Ezequiel 14:3 muestra a Dios negándose a ser consultado por idólatras, principio similar de que la adoración impía es rechazada.

Isaías 58:2 describe a personas que buscan a Dios exteriormente sin ser justas, reflejando cómo se rechaza la adoración impía.

Salmos 145:18 asegura que Jehová está cerca de los que le invocan en verdad, complementando la promesa de que la oración del justo le deleita.

Salmos 141:2 presenta la oración como aceptable como el incienso, reflejando el deleite que Dios tiene en la oración del justo.

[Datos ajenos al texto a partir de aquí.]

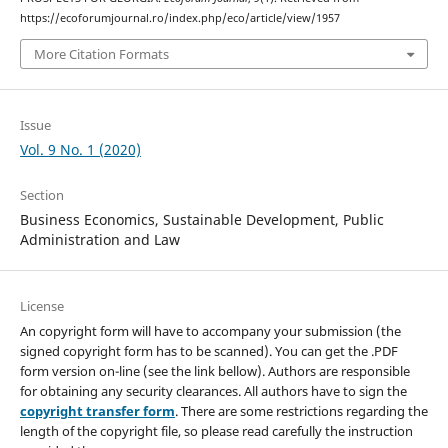
https://ecoforumjournal.ro/index.php/eco/article/view/1957
More Citation Formats
Issue
Vol. 9 No. 1 (2020)
Section
Business Economics, Sustainable Development, Public
Administration and Law
License
An copyright form will have to accompany your submission (the
signed copyright form has to be scanned). You can get the .PDF
form version on-line (see the link bellow). Authors are responsible
for obtaining any security clearances. All authors have to sign the
copyright transfer form
. There are some restrictions regarding the
length of the copyright file, so please read carefully the instruction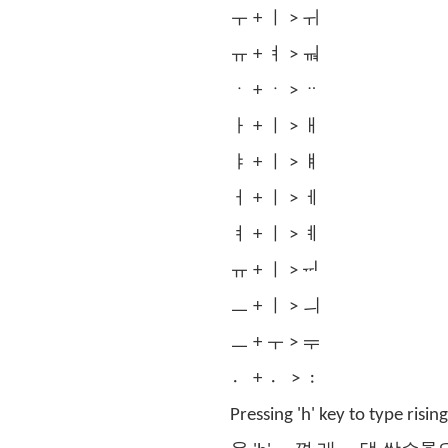
ㅜ + ㅣ > ㅟ
ㅠ + ㅕ > ㆊ
ㆍ + ㆍ > ᆢ
ㅏ + ㅣ > ㅐ
ㅑ + ㅣ > ㅒ
ㅓ + ㅣ > ㅔ
ㅕ + ㅣ > ㅖ
ㅠ + ㅣ > ᆔ
ㅡ + ㅣ > ㅢ
ㅡ + ㅜ > ᆕ
〮 + 〮 > 〯
Pressing 'h' key to type risin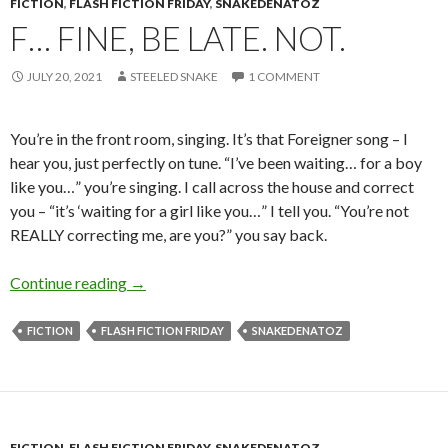
FICTION
,
FLASH FICTION FRIDAY
,
SNAKEDENATOZ
F… FINE, BE LATE. NOT.
JULY 20, 2021
STEELED SNAKE
1 COMMENT
You’re in the front room, singing. It’s that Foreigner song – I
hear you, just perfectly on tune. “I’ve been waiting… for a boy
like you…” you’re singing. I call across the house and correct
you – “it’s ‘waiting for a girl like you…” I tell you. “You’re not
REALLY correcting me, are you?” you say back.
F… Fine, be late. Not.
Continue reading
→
FICTION
FLASH FICTION FRIDAY
SNAKEDENATOZ
FICTION
,
FLASH FICTION FRIDAY
,
SNAKEDENATOZ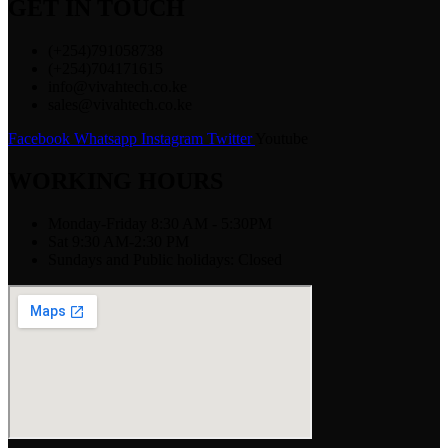
GET IN TOUCH
(+254)791058738
(+254)704171615
info@vivahtech.co.ke
sales@vivahtech.co.ke
Facebook
Whatsapp
Instagram
Twitter
Youtube
WORKING HOURS
Monday-Friday 8:30 AM - 5:30PM
Sat 9:30 AM-2:30 PM
Sundays and Public holidays: Closed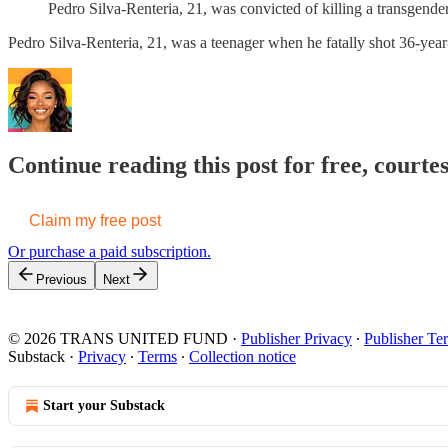
Pedro Silva-Renteria, 21, was convicted of killing a transgen
Pedro Silva-Renteria, 21, was a teenager when he fatally shot 36-y
Continue reading this post for free, court
Claim my free post
Or purchase a paid subscription.
Previous
Next
© 2026 TRANS UNITED FUND
·
Publisher Privacy
∙
Publisher Te
Substack
·
Privacy
∙
Terms
∙
Collection notice
Start your Substack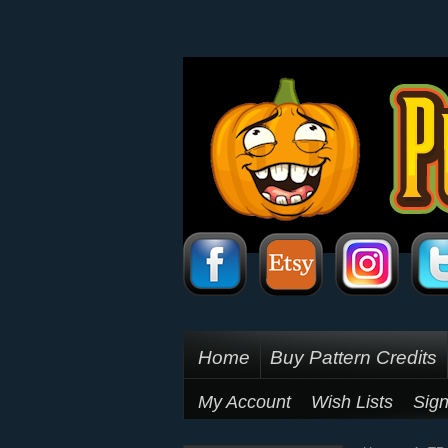
Home
Buy Pattern Credits
My Account
Wish Lists
Sign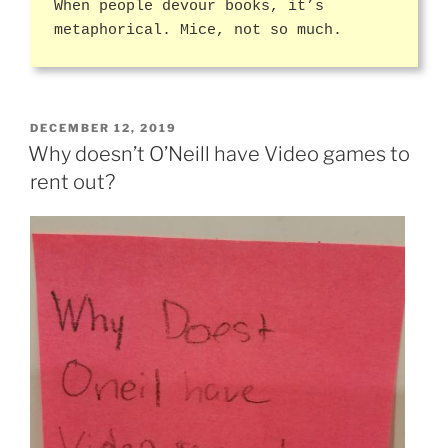
When people devour books, it’s
metaphorical. Mice, not so much.
POSTED
DECEMBER 12, 2019
ON
Why doesn’t O’Neill have Video games to
rent out?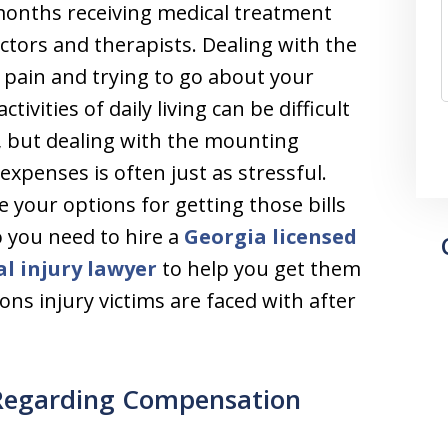
onths receiving medical treatment
ctors and therapists. Dealing with the
 pain and trying to go about your
tivities of daily living can be difficult
 but dealing with the mounting
expenses is often just as stressful.
 your options for getting those bills
o you need to hire a
Georgia licensed
l injury lawyer
to help you get them
ons injury victims are faced with after
 Regarding Compensation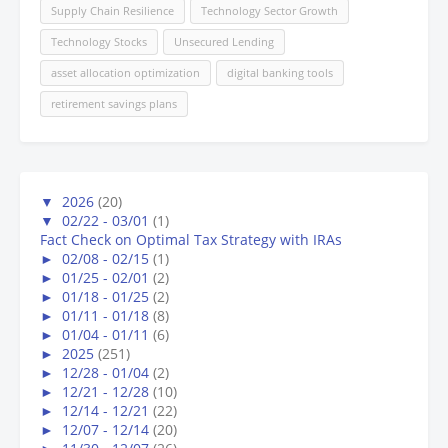
Supply Chain Resilience
Technology Sector Growth
Technology Stocks
Unsecured Lending
asset allocation optimization
digital banking tools
retirement savings plans
▼
2026
(20)
▼
02/22 - 03/01
(1)
Fact Check on Optimal Tax Strategy with IRAs
►
02/08 - 02/15
(1)
►
01/25 - 02/01
(2)
►
01/18 - 01/25
(2)
►
01/11 - 01/18
(8)
►
01/04 - 01/11
(6)
►
2025
(251)
►
12/28 - 01/04
(2)
►
12/21 - 12/28
(10)
►
12/14 - 12/21
(22)
►
12/07 - 12/14
(20)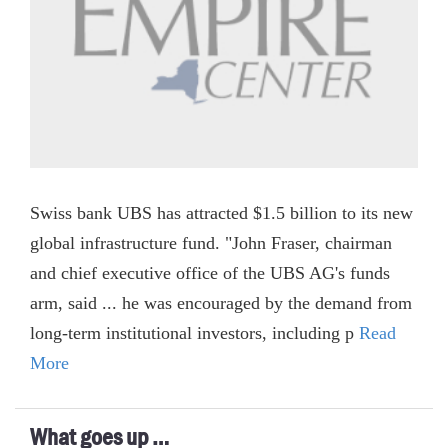
Swiss bank UBS has attracted $1.5 billion to its new
global infrastructure fund. "John Fraser, chairman
and chief executive office of the UBS AG's funds
arm, said ... he was encouraged by the demand from
long-term institutional investors, including p
Read
More
What goes up …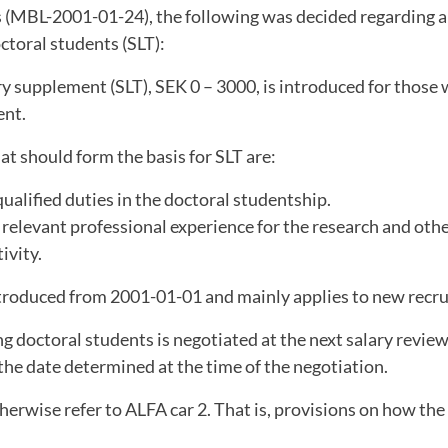
 (MBL-2001-01-24), the following was decided regarding a 
ctoral students (SLT):
ry supplement (SLT), SEK 0 – 3000, is introduced for those 
nt.
hat should form the basis for SLT are:
qualified duties in the doctoral studentship.
 relevant professional experience for the research and othe
ivity.
ntroduced from 2001-01-01 and mainly applies to new recr
ng doctoral students is negotiated at the next salary revie
he date determined at the time of the negotiation.
herwise refer to ALFA car 2. That is, provisions on how the 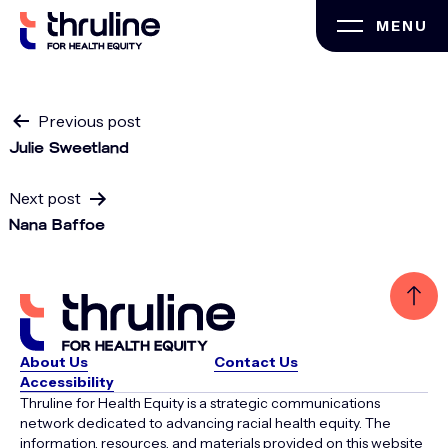
Skip
MENU
to
content
Post
Previous post
Julie Sweetland
navigation
Next post
Nana Baffoe
About Us
Contact Us
Accessibility
Thruline for Health Equity is a strategic communications
network dedicated to advancing racial health equity. The
information, resources, and materials provided on this website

Salmos 109:7 muestra la oración del impío contada como pecado, reforzando que Dios rechaza las ofrendas de los impíos.

Salmos 33:1 Paralelo

Salmos 33:1 dice que la alabanza es propia de los rectos—reflejando que la adoración del justo es adecuada y deleitable a Dios.

Salmos 17:1 Paralelo

Salmos 17:1 es una oración de labios justos, ilustrando el tipo de oración en que Dios se deleita según Proverbios 15:8.

Job 35:13 Paralelo

Job 35:13 dice que Dios no oye los clamores vacíos—paralelando el rechazo de las ofrendas del impío y la aceptación de la oración sincera.